**Work task**
Please print the entries below exactly, from the line with "安里瀅 (169, 402)" through the line with "EVILLINERECORDS／城キイコ／百瀬祐一郎 (257, 1443)", including both of those lines and leaving out all others.

**Data section**
■ ■ ■ ■ ■

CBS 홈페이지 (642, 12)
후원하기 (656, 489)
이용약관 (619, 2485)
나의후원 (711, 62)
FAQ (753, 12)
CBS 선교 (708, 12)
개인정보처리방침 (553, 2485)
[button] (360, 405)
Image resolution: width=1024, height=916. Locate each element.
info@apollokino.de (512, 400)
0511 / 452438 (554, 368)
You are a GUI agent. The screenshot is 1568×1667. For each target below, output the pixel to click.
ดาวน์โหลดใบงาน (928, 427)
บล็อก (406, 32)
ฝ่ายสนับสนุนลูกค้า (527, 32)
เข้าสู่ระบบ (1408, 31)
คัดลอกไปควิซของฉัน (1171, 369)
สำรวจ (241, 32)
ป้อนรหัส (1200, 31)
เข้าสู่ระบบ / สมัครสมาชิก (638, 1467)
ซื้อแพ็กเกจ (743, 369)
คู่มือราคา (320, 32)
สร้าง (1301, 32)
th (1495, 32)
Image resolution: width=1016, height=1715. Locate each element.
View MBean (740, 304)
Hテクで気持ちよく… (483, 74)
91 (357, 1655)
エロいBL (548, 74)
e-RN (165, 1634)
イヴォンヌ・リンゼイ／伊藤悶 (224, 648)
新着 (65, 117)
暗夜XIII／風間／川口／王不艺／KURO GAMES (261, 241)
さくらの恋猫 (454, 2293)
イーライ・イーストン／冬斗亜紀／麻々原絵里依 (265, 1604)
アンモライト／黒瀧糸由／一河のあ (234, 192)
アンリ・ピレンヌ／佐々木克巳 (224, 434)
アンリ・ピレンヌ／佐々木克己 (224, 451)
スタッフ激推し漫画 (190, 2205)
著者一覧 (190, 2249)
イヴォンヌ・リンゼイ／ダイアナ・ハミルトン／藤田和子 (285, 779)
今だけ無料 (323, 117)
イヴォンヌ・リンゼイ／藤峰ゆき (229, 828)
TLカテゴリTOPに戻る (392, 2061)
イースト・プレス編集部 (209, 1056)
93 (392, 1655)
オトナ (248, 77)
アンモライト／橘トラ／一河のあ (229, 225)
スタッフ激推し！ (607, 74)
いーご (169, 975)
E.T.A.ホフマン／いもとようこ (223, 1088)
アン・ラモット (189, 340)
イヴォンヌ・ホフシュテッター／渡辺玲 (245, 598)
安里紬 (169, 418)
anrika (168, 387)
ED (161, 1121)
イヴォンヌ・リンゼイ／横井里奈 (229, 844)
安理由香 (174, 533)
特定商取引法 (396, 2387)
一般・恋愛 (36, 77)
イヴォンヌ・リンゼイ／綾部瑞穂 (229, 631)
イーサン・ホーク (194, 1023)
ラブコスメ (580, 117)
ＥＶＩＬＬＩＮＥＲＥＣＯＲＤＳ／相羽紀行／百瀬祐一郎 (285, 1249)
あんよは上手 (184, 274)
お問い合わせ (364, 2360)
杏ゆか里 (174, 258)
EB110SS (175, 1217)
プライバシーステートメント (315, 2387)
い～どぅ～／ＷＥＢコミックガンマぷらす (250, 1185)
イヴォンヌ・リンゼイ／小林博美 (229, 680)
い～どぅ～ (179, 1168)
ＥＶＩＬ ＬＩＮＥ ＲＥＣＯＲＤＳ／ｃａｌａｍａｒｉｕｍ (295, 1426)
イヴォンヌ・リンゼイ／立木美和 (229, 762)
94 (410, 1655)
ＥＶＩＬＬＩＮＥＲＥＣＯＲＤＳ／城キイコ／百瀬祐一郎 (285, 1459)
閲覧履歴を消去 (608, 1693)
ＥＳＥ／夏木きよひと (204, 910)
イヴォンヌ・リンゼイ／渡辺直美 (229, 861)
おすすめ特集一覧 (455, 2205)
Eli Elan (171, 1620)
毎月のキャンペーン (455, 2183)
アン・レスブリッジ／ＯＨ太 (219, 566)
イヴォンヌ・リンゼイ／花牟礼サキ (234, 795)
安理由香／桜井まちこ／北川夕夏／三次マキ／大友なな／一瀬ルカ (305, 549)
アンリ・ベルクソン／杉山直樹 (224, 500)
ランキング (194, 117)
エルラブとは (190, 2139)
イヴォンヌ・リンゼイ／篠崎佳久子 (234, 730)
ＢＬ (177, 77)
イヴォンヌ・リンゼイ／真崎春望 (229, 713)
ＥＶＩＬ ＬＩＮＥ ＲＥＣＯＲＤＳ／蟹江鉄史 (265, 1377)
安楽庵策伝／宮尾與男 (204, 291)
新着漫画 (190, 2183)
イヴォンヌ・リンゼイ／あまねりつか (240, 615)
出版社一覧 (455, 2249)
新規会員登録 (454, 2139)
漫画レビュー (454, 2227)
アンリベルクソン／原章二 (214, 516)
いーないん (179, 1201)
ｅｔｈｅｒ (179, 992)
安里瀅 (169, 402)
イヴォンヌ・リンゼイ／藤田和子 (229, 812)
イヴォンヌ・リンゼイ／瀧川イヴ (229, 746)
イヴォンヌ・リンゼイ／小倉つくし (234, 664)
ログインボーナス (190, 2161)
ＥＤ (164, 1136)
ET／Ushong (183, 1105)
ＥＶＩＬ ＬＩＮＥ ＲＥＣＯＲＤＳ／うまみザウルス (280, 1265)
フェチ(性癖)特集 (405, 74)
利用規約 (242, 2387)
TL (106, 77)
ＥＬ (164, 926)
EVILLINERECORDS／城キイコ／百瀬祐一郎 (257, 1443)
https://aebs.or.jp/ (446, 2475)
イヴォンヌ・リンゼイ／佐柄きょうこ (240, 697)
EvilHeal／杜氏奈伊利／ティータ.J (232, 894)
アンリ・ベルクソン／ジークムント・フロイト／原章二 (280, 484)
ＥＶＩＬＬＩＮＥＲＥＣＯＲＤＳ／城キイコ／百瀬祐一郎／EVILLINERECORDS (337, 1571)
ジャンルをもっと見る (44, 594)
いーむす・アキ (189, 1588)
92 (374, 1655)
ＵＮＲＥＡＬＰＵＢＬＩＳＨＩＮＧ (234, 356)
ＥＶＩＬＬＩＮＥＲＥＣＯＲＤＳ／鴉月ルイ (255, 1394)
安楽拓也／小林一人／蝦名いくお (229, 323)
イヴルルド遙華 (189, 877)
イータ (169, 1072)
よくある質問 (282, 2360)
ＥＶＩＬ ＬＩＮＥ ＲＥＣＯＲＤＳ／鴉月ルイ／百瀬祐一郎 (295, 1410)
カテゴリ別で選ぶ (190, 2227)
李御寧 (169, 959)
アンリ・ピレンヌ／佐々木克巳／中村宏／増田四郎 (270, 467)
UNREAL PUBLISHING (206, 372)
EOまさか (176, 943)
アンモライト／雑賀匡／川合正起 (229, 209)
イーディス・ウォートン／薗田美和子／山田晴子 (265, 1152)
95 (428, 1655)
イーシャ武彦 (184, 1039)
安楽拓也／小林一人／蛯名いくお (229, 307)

■ ■ ■ ■ ■

**Solution**
安里瀅 (169, 402)
イヴォンヌ・リンゼイ／藤田和子 (229, 812)
イヴォンヌ・リンゼイ／瀧川イヴ (229, 746)
イヴォンヌ・リンゼイ／小倉つくし (234, 664)
ログインボーナス (190, 2161)
ＥＤ (164, 1136)
ET／Ushong (183, 1105)
ＥＶＩＬ ＬＩＮＥ ＲＥＣＯＲＤＳ／うまみザウルス (280, 1265)
フェチ(性癖)特集 (405, 74)
利用規約 (242, 2387)
TL (106, 77)
ＥＬ (164, 926)
EVILLINERECORDS／城キイコ／百瀬祐一郎 (257, 1443)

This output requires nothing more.